▶ Aim of the exercise: The answer should match the entries that follow exactly, except that no image appears in it.

-------- Study material --------

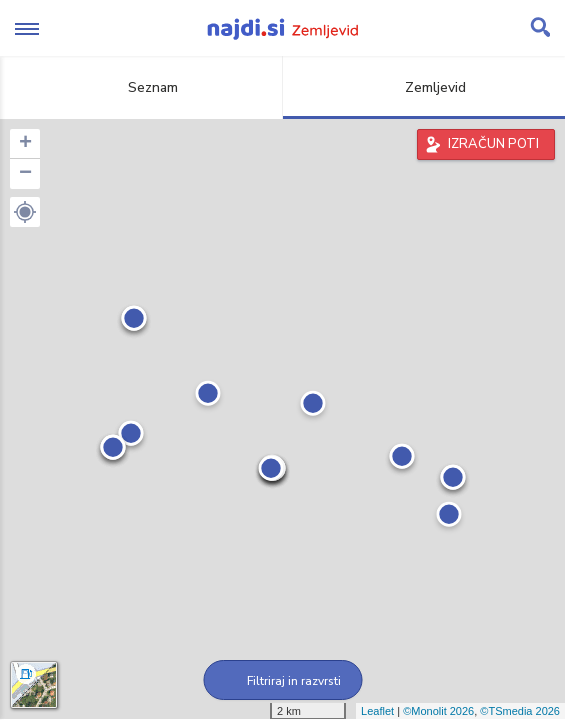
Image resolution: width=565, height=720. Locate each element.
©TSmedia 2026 (520, 711)
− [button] (25, 174)
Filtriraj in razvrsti (282, 681)
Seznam (141, 87)
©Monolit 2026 (438, 711)
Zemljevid (424, 87)
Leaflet (377, 711)
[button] (25, 212)
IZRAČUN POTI (493, 144)
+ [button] (25, 144)
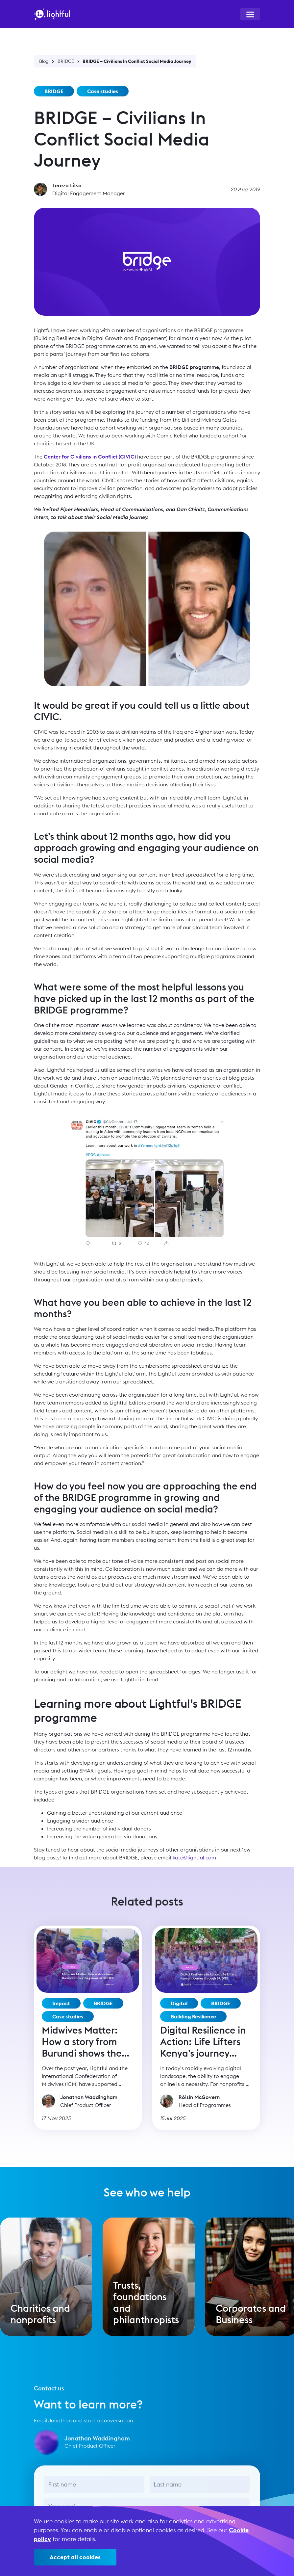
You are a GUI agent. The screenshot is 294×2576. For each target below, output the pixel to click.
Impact (61, 2003)
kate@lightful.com (194, 1857)
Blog (44, 61)
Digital (179, 2003)
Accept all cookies (75, 2557)
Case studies (102, 91)
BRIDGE (66, 61)
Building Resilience (193, 2016)
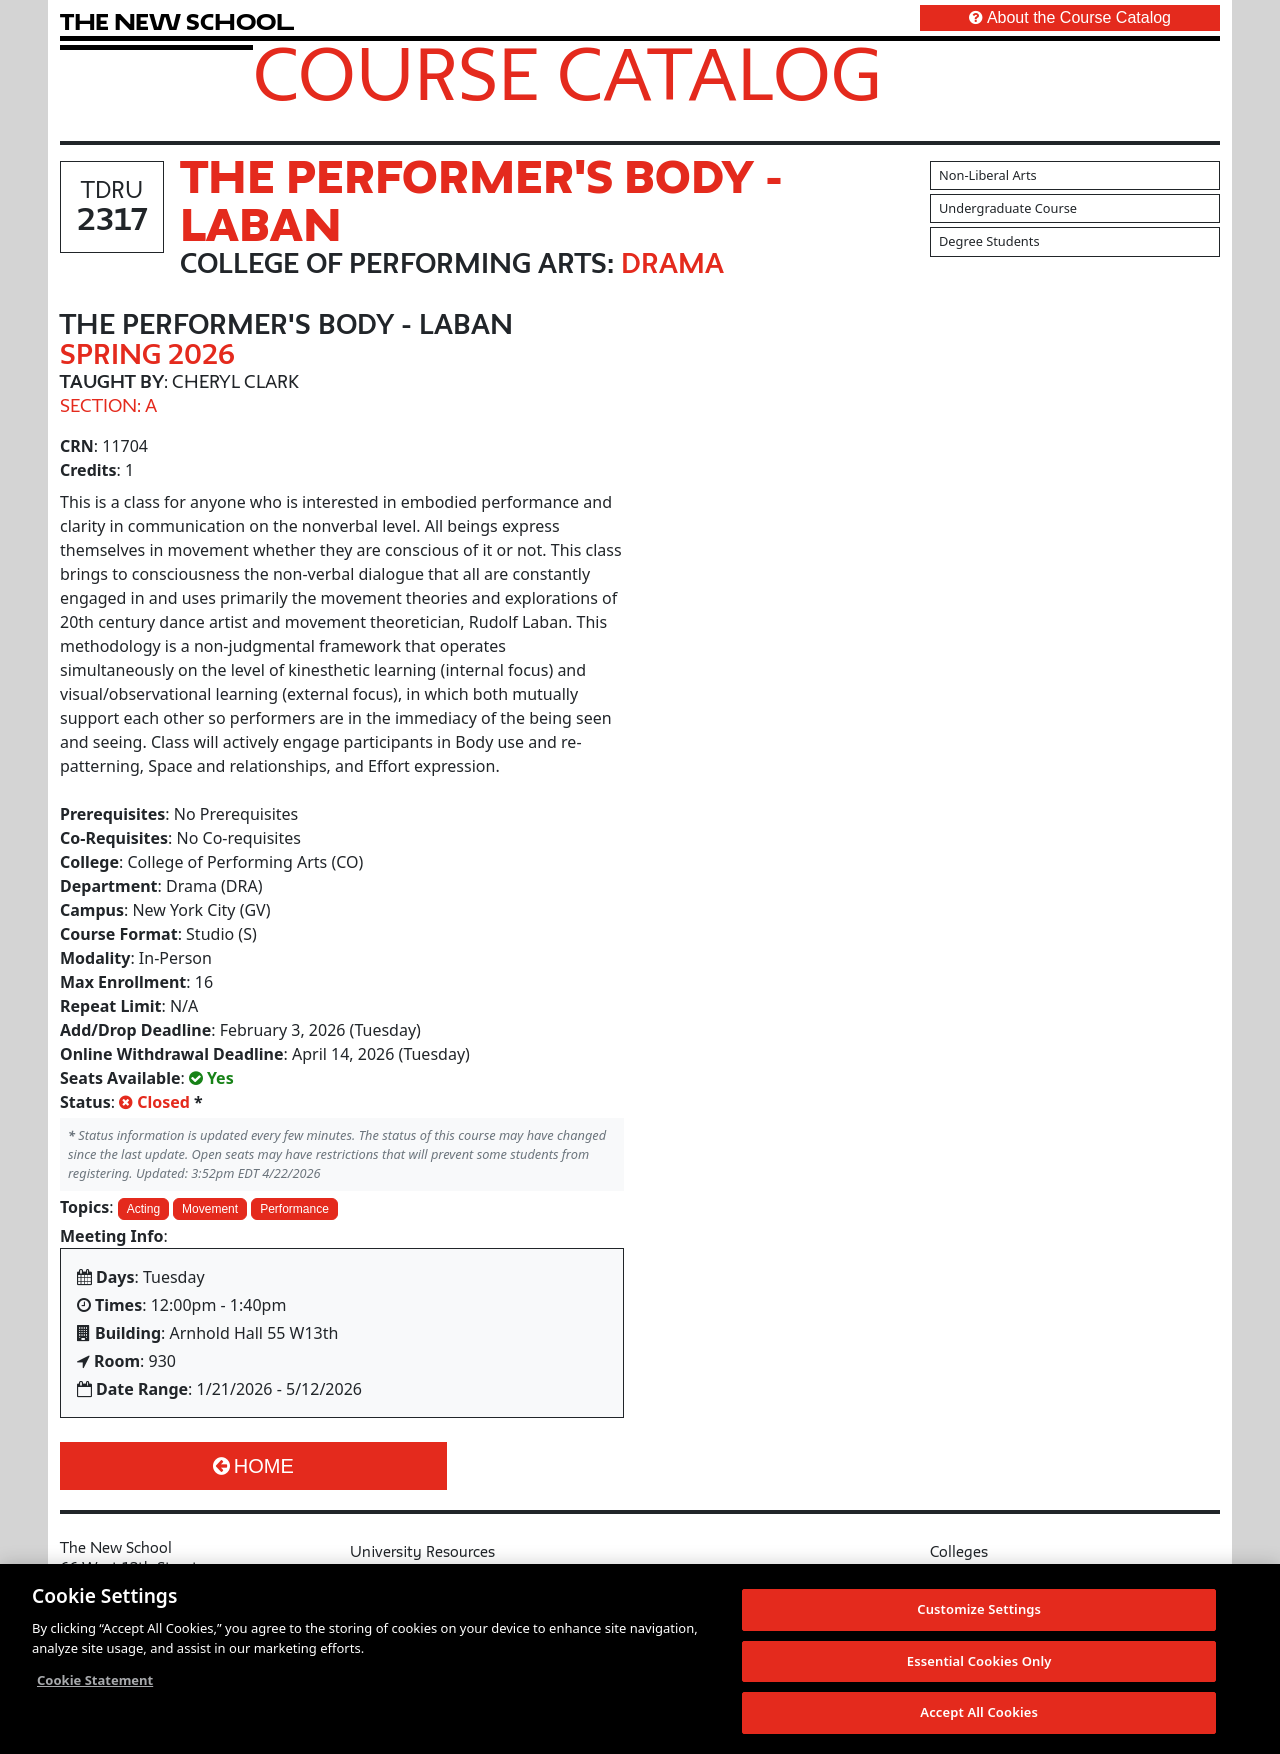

--------

▶ The answer:
Image resolution: width=565, height=720. Locate each element.
©TSmedia 2026 (520, 711)
− [button] (25, 174)
Filtriraj in razvrsti (282, 681)
Seznam (141, 87)
©Monolit 2026 (438, 711)
Zemljevid (424, 87)
Leaflet (377, 711)
[button] (25, 212)
IZRAČUN POTI (493, 144)
+ [button] (25, 144)
You are a GUI agent. The screenshot is 294×2576. For each target below, output the pixel to click.
Impact (61, 2003)
kate@lightful.com (194, 1857)
Blog (44, 61)
Digital (179, 2003)
Accept all cookies (75, 2557)
Case studies (102, 91)
BRIDGE (66, 61)
Building Resilience (193, 2016)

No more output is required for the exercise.